Segment Open
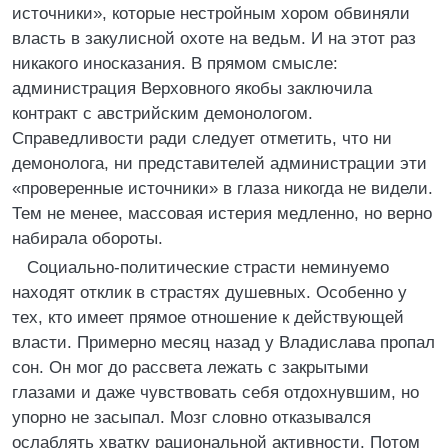
источники», которые нестройным хором обвиняли
власть в закулисной охоте на ведьм. И на этот раз
никакого иносказания. В прямом смысле:
администрация Верховного якобы заключила
контракт с австрийским демонологом.
Справедливости ради следует отметить, что ни
демонолога, ни представителей администрации эти
«проверенные источники» в глаза никогда не видели.
Тем не менее, массовая истерия медленно, но верно
набирала обороты.
Социально-политические страсти неминуемо
находят отклик в страстях душевных. Особенно у
тех, кто имеет прямое отношение к действующей
власти. Примерно месяц назад у Владислава пропал
сон. Он мог до рассвета лежать с закрытыми
глазами и даже чувствовать себя отдохнувшим, но
упорно не засыпал. Мозг словно отказывался
ослаблять хватку рациональной активности. Потом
Segment Closed
_Exercise goal:_ Every line from the line containing "набирала обороты." through the line containing "сон. Он мог до рассвета лежать с закрытыми" in the records above must be retyped exactly. Leave out the rest.

_Response for this exercise:_
набирала обороты.
Социально-политические страсти неминуемо
находят отклик в страстях душевных. Особенно у
тех, кто имеет прямое отношение к действующей
власти. Примерно месяц назад у Владислава пропал
сон. Он мог до рассвета лежать с закрытыми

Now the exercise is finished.